Oui, il n’y a qu’à regarder François Gabart et Thomas Coville, ce sont des athlètes. Lever un foil, c’est 15 minutes de manivelle, une voile, c’est 150 kg à déplacer, la grand-voile pèse 250 kg. Ici, la puissance du bateau, c’est 150 tonnes/mètre, contre 30 tonnes/mètre en monocoque Imoca. ça, on le ressent dans les écoutes. Sur un bateau comme celui-là, la gestion du physique compte beaucoup. Il est certain qu’on ne va pas enchaîner deux changements de voile en moins de deux heures. Il y a des choix et des compromis à faire dans les manœuvres. Ce sont quand même des gros bateaux et on doit s’adapter à cette taille.
L’asservissement est, pour l’instant, interdit sur ces engins-là. Pensez-vous que ça peut évoluer, notamment pour des raisons de sécurité ?
Comme le vol et les foils et comme en Imoca où il y avait des pour et des contre les foils… Maintenant, la question est réglée en Imoca où les foils ont fait leur preuve, il n’y a plus de polémique.
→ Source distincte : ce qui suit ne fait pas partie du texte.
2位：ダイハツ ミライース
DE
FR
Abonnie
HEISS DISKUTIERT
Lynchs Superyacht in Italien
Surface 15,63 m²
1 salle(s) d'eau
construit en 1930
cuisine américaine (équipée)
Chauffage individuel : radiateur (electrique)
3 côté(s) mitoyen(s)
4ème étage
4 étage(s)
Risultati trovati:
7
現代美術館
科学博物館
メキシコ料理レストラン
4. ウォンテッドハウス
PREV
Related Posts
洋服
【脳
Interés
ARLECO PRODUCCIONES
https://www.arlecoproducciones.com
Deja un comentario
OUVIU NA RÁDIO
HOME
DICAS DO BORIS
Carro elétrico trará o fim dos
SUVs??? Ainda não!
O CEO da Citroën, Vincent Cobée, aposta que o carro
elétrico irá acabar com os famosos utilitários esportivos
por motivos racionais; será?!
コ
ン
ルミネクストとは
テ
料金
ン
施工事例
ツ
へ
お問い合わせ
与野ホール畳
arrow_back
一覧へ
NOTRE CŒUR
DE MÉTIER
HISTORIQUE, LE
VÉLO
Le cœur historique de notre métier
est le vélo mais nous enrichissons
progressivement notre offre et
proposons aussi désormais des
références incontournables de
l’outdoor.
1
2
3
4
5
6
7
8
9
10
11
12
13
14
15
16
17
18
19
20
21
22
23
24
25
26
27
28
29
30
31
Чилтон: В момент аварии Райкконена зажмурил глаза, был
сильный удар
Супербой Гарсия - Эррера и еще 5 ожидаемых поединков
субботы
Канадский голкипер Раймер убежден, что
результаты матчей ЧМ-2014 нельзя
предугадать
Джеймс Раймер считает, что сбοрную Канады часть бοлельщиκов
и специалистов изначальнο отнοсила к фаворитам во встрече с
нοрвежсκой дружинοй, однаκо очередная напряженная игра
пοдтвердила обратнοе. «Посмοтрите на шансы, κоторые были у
L’asservissement sur un muticoque volant, c’est de la sécurité en plus. On a des pilotes automatiques et on a juste besoin de rajouter une variable supplémentaire qui est l’altitude. Aujourd’hui, les bateaux sont déjà asservis sur deux axes. Il n’en manque plus qu’un, l’altitude.
Lorsqu’on se retrouve à la barre d’une machine de 12 millions d’euros, ressent-on plus de pression ?
Il y a une responsabilité par rapport à l’objet qu’on nous confie, par rapport aux heures de travail que cela représente. On est respectueux de l’objet. Enfin, c’est un bateau et on est toujours amoureux de nos bateaux. Mais là, je suis encore plus amoureux. C’est une pièce unique, c’est le plus beau. Esthétiquement et en termes d’innovations, il est fabuleux.
Le maxi-trimaran, c’est 170.000 heures de travail, dont 25.000 heures d’études. Un multicoque de 32 m de long, 23 m de large qui pèse 15,5 tonnes, une voilure de 450 m² au près, 650 m² au portant, un coût total de 12 millions d’euros. Seize personnes travaillent au sein de l’écurie de course dirigée par Cyril Dardashi.
Thomas Rouxel : “Premier défi, être au départ de la Transat Jacques Vabre”
On lui proposait de repartir sur une deuxième campagne sur la Volvo Ocean Race, à bord du Dongfeng de Charles Caudrelier, avec l’ambition de gagner, mais Thomas Rouxel a choisi d’embarquer sur le maxi-trimaran Gitana 17 aux cotés de Sébastien Josse. Ils disputeront la Transat Jacques Vabre ensemble.
“L’avantage sur le trimaran, c’est qu’on va plus vite en restant toujours au sec”, dit-il. Comme Seb Josse, Thomas Rouxel est en phase d’apprentissage sur le multicoque. “On apprend le réglage des flaps, l’incidence de la dérive et des foils. L’objectif est d’être prêts pour la Transat Jacques Vabre mais si on ne maîtrise pas tout, on pourra neutraliser tous les jouets que nous avons à bord. Etre sur la ligne de départ au Havre constitue un premier défi. Être à l’arrivée au Brésil, c’est un autre défi”, ajoute Rouxel ravi d’apprendre énormément sur cet engin fabuleux. “En revanche, physiquement, c’est un dossier ce bateau. On a commencé à manœuvrer en double et c’est pas une simple affaire”.